:: How to complete this task ::
Please retype the listing below, matching every line exactly.

:: Data to use ::
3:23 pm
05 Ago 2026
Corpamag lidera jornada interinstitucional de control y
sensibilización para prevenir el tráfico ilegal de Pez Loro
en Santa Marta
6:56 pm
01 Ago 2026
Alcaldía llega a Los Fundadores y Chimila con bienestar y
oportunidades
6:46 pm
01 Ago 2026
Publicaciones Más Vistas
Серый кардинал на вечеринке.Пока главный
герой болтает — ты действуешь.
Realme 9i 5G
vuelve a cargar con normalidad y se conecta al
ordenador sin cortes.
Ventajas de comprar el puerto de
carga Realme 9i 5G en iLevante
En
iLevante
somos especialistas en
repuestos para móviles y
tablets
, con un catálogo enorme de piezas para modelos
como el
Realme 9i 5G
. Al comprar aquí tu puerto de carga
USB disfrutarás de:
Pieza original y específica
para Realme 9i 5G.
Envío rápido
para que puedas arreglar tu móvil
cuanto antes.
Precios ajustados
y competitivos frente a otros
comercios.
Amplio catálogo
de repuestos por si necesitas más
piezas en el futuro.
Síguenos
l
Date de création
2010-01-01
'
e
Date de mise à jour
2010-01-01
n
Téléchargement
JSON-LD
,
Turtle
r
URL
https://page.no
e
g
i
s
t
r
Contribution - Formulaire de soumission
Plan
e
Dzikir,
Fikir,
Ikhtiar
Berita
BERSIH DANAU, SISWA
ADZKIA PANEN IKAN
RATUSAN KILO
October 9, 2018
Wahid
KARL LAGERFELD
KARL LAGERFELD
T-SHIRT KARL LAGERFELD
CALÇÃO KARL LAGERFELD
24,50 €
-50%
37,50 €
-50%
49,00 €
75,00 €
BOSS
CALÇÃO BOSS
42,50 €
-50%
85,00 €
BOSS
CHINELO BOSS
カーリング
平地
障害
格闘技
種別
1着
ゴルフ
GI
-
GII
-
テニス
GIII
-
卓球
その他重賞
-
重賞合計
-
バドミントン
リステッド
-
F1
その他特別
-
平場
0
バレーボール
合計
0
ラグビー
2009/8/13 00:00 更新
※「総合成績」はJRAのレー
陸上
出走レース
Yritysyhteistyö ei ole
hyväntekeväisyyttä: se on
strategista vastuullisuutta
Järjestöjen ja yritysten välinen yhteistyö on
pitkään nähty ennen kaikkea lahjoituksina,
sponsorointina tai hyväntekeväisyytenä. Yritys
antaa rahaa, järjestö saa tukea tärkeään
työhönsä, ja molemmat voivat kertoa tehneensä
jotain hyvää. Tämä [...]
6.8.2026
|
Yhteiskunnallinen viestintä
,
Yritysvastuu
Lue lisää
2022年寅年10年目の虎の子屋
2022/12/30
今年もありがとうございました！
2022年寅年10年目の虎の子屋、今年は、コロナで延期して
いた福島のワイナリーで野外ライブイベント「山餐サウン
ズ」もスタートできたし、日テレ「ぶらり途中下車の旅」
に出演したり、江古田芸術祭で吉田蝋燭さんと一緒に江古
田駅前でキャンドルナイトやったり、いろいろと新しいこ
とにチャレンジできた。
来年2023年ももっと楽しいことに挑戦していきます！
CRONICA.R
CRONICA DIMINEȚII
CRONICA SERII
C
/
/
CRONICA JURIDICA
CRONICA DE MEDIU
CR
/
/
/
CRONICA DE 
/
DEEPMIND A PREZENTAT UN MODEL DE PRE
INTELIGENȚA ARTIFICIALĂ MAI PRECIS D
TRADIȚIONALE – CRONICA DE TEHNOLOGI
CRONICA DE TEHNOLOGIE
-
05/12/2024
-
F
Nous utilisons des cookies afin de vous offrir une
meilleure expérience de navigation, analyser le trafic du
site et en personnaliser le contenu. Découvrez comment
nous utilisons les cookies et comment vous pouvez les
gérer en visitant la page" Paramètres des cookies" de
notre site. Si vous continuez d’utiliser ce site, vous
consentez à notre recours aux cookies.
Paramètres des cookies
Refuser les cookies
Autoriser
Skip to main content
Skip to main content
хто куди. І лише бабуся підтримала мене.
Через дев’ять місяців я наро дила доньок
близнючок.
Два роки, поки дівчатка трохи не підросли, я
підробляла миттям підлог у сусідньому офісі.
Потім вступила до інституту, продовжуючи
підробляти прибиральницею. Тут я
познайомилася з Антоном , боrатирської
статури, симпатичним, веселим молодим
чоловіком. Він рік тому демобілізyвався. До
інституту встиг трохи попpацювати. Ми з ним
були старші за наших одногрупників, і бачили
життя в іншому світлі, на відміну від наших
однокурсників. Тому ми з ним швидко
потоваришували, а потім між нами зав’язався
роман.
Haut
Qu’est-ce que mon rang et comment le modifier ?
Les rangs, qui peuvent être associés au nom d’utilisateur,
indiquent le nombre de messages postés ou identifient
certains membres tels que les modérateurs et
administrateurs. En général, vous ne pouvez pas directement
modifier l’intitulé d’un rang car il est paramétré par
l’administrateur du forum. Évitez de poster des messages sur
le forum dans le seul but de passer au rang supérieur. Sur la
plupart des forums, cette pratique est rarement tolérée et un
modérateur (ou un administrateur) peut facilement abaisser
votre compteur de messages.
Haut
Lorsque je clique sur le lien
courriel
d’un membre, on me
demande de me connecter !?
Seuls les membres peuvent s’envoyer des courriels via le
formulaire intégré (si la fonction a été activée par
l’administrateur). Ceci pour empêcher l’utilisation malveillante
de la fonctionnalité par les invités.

:: Your solution ::
3:23 pm
05 Ago 2026
Corpamag lidera jornada interinstitucional de control y
sensibilización para prevenir el tráfico ilegal de Pez Loro
en Santa Marta
6:56 pm
01 Ago 2026
Alcaldía llega a Los Fundadores y Chimila con bienestar y
oportunidades
6:46 pm
01 Ago 2026
Publicaciones Más Vistas
Серый кардинал на вечеринке.Пока главный
герой болтает — ты действуешь.
Realme 9i 5G
vuelve a cargar con normalidad y se conecta al
ordenador sin cortes.
Ventajas de comprar el puerto de
carga Realme 9i 5G en iLevante
En
iLevante
somos especialistas en
repuestos para móviles y
tablets
, con un catálogo enorme de piezas para modelos
como el
Realme 9i 5G
. Al comprar aquí tu puerto de carga
USB disfrutarás de:
Pieza original y específica
para Realme 9i 5G.
Envío rápido
para que puedas arreglar tu móvil
cuanto antes.
Precios ajustados
y competitivos frente a otros
comercios.
Amplio catálogo
de repuestos por si necesitas más
piezas en el futuro.
Síguenos
l
Date de création
2010-01-01
'
e
Date de mise à jour
2010-01-01
n
Téléchargement
JSON-LD
,
Turtle
r
URL
https://page.no
e
g
i
s
t
r
Contribution - Formulaire de soumission
Plan
e
Dzikir,
Fikir,
Ikhtiar
Berita
BERSIH DANAU, SISWA
ADZKIA PANEN IKAN
RATUSAN KILO
October 9, 2018
Wahid
KARL LAGERFELD
KARL LAGERFELD
T-SHIRT KARL LAGERFELD
CALÇÃO KARL LAGERFELD
24,50 €
-50%
37,50 €
-50%
49,00 €
75,00 €
BOSS
CALÇÃO BOSS
42,50 €
-50%
85,00 €
BOSS
CHINELO BOSS
カーリング
平地
障害
格闘技
種別
1着
ゴルフ
GI
-
GII
-
テニス
GIII
-
卓球
その他重賞
-
重賞合計
-
バドミントン
リステッド
-
F1
その他特別
-
平場
0
バレーボール
合計
0
ラグビー
2009/8/13 00:00 更新
※「総合成績」はJRAのレー
陸上
出走レース
Yritysyhteistyö ei ole
hyväntekeväisyyttä: se on
strategista vastuullisuutta
Järjestöjen ja yritysten välinen yhteistyö on
pitkään nähty ennen kaikkea lahjoituksina,
sponsorointina tai hyväntekeväisyytenä. Yritys
antaa rahaa, järjestö saa tukea tärkeään
työhönsä, ja molemmat voivat kertoa tehneensä
jotain hyvää. Tämä [...]
6.8.2026
|
Yhteiskunnallinen viestintä
,
Yritysvastuu
Lue lisää
2022年寅年10年目の虎の子屋
2022/12/30
今年もありがとうございました！
2022年寅年10年目の虎の子屋、今年は、コロナで延期して
いた福島のワイナリーで野外ライブイベント「山餐サウン
ズ」もスタートできたし、日テレ「ぶらり途中下車の旅」
に出演したり、江古田芸術祭で吉田蝋燭さんと一緒に江古
田駅前でキャンドルナイトやったり、いろいろと新しいこ
とにチャレンジできた。
来年2023年ももっと楽しいことに挑戦していきます！
CRONICA.R
CRONICA DIMINEȚII
CRONICA SERII
C
/
/
CRONICA JURIDICA
CRONICA DE MEDIU
CR
/
/
/
CRONICA DE 
/
DEEPMIND A PREZENTAT UN MODEL DE PRE
INTELIGENȚA ARTIFICIALĂ MAI PRECIS D
TRADIȚIONALE – CRONICA DE TEHNOLOGI
CRONICA DE TEHNOLOGIE
-
05/12/2024
-
F
Nous utilisons des cookies afin de vous offrir une
meilleure expérience de navigation, analyser le trafic du
site et en personnaliser le contenu. Découvrez comment
nous utilisons les cookies et comment vous pouvez les
gérer en visitant la page" Paramètres des cookies" de
notre site. Si vous continuez d’utiliser ce site, vous
consentez à notre recours aux cookies.
Paramètres des cookies
Refuser les cookies
Autoriser
Skip to main content
Skip to main content
хто куди. І лише бабуся підтримала мене.
Через дев’ять місяців я наро дила доньок
близнючок.
Два роки, поки дівчатка трохи не підросли, я
підробляла миттям підлог у сусідньому офісі.
Потім вступила до інституту, продовжуючи
підробляти прибиральницею. Тут я
познайомилася з Антоном , боrатирської
статури, симпатичним, веселим молодим
чоловіком. Він рік тому демобілізyвався. До
інституту встиг трохи попpацювати. Ми з ним
були старші за наших одногрупників, і бачили
життя в іншому світлі, на відміну від наших
однокурсників. Тому ми з ним швидко
потоваришували, а потім між нами зав’язався
роман.
Haut
Qu’est-ce que mon rang et comment le modifier ?
Les rangs, qui peuvent être associés au nom d’utilisateur,
indiquent le nombre de messages postés ou identifient
certains membres tels que les modérateurs et
administrateurs. En général, vous ne pouvez pas directement
modifier l’intitulé d’un rang car il est paramétré par
l’administrateur du forum. Évitez de poster des messages sur
le forum dans le seul but de passer au rang supérieur. Sur la
plupart des forums, cette pratique est rarement tolérée et un
modérateur (ou un administrateur) peut facilement abaisser
votre compteur de messages.
Haut
Lorsque je clique sur le lien
courriel
d’un membre, on me
demande de me connecter !?
Seuls les membres peuvent s’envoyer des courriels via le
formulaire intégré (si la fonction a été activée par
l’administrateur). Ceci pour empêcher l’utilisation malveillante
de la fonctionnalité par les invités.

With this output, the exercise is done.